Problem requirements: Word for word, return the entries listed below.

Raw data:
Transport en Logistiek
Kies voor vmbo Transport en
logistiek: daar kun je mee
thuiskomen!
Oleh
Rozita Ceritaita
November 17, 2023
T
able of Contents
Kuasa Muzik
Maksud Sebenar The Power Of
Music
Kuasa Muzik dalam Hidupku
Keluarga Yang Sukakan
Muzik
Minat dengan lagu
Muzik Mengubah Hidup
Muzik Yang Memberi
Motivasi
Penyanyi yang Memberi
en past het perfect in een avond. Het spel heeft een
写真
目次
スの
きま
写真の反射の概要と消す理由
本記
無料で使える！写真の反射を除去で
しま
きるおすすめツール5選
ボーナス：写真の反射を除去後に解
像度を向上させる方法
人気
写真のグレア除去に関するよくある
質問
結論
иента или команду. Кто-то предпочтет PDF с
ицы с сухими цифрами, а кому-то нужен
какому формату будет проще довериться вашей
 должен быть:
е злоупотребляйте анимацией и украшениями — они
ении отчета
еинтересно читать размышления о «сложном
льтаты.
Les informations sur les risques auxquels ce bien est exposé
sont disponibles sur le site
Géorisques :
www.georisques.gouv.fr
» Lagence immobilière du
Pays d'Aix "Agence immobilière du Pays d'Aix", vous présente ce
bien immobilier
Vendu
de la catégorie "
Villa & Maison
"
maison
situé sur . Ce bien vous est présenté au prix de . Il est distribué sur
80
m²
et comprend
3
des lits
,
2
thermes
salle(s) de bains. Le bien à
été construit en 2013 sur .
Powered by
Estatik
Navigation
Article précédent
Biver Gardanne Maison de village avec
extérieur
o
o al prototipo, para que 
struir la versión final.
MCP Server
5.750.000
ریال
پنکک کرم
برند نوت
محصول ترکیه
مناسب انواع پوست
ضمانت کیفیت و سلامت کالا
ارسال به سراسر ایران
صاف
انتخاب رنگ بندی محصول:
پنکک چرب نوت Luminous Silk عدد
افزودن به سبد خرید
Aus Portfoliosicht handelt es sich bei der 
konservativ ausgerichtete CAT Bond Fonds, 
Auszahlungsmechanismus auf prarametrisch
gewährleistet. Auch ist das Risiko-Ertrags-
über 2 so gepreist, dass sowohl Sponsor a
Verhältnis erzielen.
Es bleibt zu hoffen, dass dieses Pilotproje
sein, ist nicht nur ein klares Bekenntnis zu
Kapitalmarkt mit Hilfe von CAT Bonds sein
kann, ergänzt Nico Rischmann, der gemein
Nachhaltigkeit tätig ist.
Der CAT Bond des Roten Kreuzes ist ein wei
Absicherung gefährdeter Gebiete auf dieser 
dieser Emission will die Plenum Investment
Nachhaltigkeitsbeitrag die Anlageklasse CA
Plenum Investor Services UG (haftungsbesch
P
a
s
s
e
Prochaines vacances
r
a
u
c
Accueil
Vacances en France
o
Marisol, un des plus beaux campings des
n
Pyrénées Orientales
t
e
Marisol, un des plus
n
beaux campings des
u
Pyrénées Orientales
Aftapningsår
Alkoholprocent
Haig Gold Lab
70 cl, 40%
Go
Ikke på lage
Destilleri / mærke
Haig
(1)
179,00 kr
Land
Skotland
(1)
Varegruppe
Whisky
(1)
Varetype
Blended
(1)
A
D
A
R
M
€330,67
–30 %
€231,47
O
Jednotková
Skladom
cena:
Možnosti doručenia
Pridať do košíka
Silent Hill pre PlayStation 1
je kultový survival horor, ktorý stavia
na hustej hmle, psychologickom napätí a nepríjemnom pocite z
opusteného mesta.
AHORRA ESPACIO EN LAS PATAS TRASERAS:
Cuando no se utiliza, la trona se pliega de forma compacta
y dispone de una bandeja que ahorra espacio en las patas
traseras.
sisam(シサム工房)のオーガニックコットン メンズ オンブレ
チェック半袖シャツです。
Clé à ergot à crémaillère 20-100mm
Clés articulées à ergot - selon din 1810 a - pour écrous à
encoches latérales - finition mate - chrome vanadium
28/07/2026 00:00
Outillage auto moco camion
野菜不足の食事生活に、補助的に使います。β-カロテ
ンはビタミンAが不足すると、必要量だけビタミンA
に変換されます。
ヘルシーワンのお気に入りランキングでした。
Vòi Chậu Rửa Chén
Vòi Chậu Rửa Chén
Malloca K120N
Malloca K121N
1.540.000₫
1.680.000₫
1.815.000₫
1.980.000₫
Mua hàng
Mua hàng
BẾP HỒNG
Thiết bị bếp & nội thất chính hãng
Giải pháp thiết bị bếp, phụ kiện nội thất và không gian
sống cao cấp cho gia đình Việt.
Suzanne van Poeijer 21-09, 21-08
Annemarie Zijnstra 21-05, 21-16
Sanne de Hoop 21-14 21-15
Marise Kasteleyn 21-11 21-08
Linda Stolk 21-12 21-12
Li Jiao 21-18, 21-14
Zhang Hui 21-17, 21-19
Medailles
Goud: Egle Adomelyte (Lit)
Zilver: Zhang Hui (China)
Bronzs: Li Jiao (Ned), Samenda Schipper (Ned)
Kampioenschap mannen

Response:
Transport en Logistiek
Kies voor vmbo Transport en
logistiek: daar kun je mee
thuiskomen!
Oleh
Rozita Ceritaita
November 17, 2023
T
able of Contents
Kuasa Muzik
Maksud Sebenar The Power Of
Music
Kuasa Muzik dalam Hidupku
Keluarga Yang Sukakan
Muzik
Minat dengan lagu
Muzik Mengubah Hidup
Muzik Yang Memberi
Motivasi
Penyanyi yang Memberi
en past het perfect in een avond. Het spel heeft een
写真
目次
スの
きま
写真の反射の概要と消す理由
本記
無料で使える！写真の反射を除去で
しま
きるおすすめツール5選
ボーナス：写真の反射を除去後に解
像度を向上させる方法
人気
写真のグレア除去に関するよくある
質問
結論
иента или команду. Кто-то предпочтет PDF с
ицы с сухими цифрами, а кому-то нужен
какому формату будет проще довериться вашей
 должен быть:
е злоупотребляйте анимацией и украшениями — они
ении отчета
еинтересно читать размышления о «сложном
льтаты.
Les informations sur les risques auxquels ce bien est exposé
sont disponibles sur le site
Géorisques :
www.georisques.gouv.fr
» Lagence immobilière du
Pays d'Aix "Agence immobilière du Pays d'Aix", vous présente ce
bien immobilier
Vendu
de la catégorie "
Villa & Maison
"
maison
situé sur . Ce bien vous est présenté au prix de . Il est distribué sur
80
m²
et comprend
3
des lits
,
2
thermes
salle(s) de bains. Le bien à
été construit en 2013 sur .
Powered by
Estatik
Navigation
Article précédent
Biver Gardanne Maison de village avec
extérieur
o
o al prototipo, para que 
struir la versión final.
MCP Server
5.750.000
ریال
پنکک کرم
برند نوت
محصول ترکیه
مناسب انواع پوست
ضمانت کیفیت و سلامت کالا
ارسال به سراسر ایران
صاف
انتخاب رنگ بندی محصول:
پنکک چرب نوت Luminous Silk عدد
افزودن به سبد خرید
Aus Portfoliosicht handelt es sich bei der 
konservativ ausgerichtete CAT Bond Fonds, 
Auszahlungsmechanismus auf prarametrisch
gewährleistet. Auch ist das Risiko-Ertrags-
über 2 so gepreist, dass sowohl Sponsor a
Verhältnis erzielen.
Es bleibt zu hoffen, dass dieses Pilotproje
sein, ist nicht nur ein klares Bekenntnis zu
Kapitalmarkt mit Hilfe von CAT Bonds sein
kann, ergänzt Nico Rischmann, der gemein
Nachhaltigkeit tätig ist.
Der CAT Bond des Roten Kreuzes ist ein wei
Absicherung gefährdeter Gebiete auf dieser 
dieser Emission will die Plenum Investment
Nachhaltigkeitsbeitrag die Anlageklasse CA
Plenum Investor Services UG (haftungsbesch
P
a
s
s
e
Prochaines vacances
r
a
u
c
Accueil
Vacances en France
o
Marisol, un des plus beaux campings des
n
Pyrénées Orientales
t
e
Marisol, un des plus
n
beaux campings des
u
Pyrénées Orientales
Aftapningsår
Alkoholprocent
Haig Gold Lab
70 cl, 40%
Go
Ikke på lage
Destilleri / mærke
Haig
(1)
179,00 kr
Land
Skotland
(1)
Varegruppe
Whisky
(1)
Varetype
Blended
(1)
A
D
A
R
M
€330,67
–30 %
€231,47
O
Jednotková
Skladom
cena:
Možnosti doručenia
Pridať do košíka
Silent Hill pre PlayStation 1
je kultový survival horor, ktorý stavia
na hustej hmle, psychologickom napätí a nepríjemnom pocite z
opusteného mesta.
AHORRA ESPACIO EN LAS PATAS TRASERAS:
Cuando no se utiliza, la trona se pliega de forma compacta
y dispone de una bandeja que ahorra espacio en las patas
traseras.
sisam(シサム工房)のオーガニックコットン メンズ オンブレ
チェック半袖シャツです。
Clé à ergot à crémaillère 20-100mm
Clés articulées à ergot - selon din 1810 a - pour écrous à
encoches latérales - finition mate - chrome vanadium
28/07/2026 00:00
Outillage auto moco camion
野菜不足の食事生活に、補助的に使います。β-カロテ
ンはビタミンAが不足すると、必要量だけビタミンA
に変換されます。
ヘルシーワンのお気に入りランキングでした。
Vòi Chậu Rửa Chén
Vòi Chậu Rửa Chén
Malloca K120N
Malloca K121N
1.540.000₫
1.680.000₫
1.815.000₫
1.980.000₫
Mua hàng
Mua hàng
BẾP HỒNG
Thiết bị bếp & nội thất chính hãng
Giải pháp thiết bị bếp, phụ kiện nội thất và không gian
sống cao cấp cho gia đình Việt.
Suzanne van Poeijer 21-09, 21-08
Annemarie Zijnstra 21-05, 21-16
Sanne de Hoop 21-14 21-15
Marise Kasteleyn 21-11 21-08
Linda Stolk 21-12 21-12
Li Jiao 21-18, 21-14
Zhang Hui 21-17, 21-19
Medailles
Goud: Egle Adomelyte (Lit)
Zilver: Zhang Hui (China)
Bronzs: Li Jiao (Ned), Samenda Schipper (Ned)
Kampioenschap mannen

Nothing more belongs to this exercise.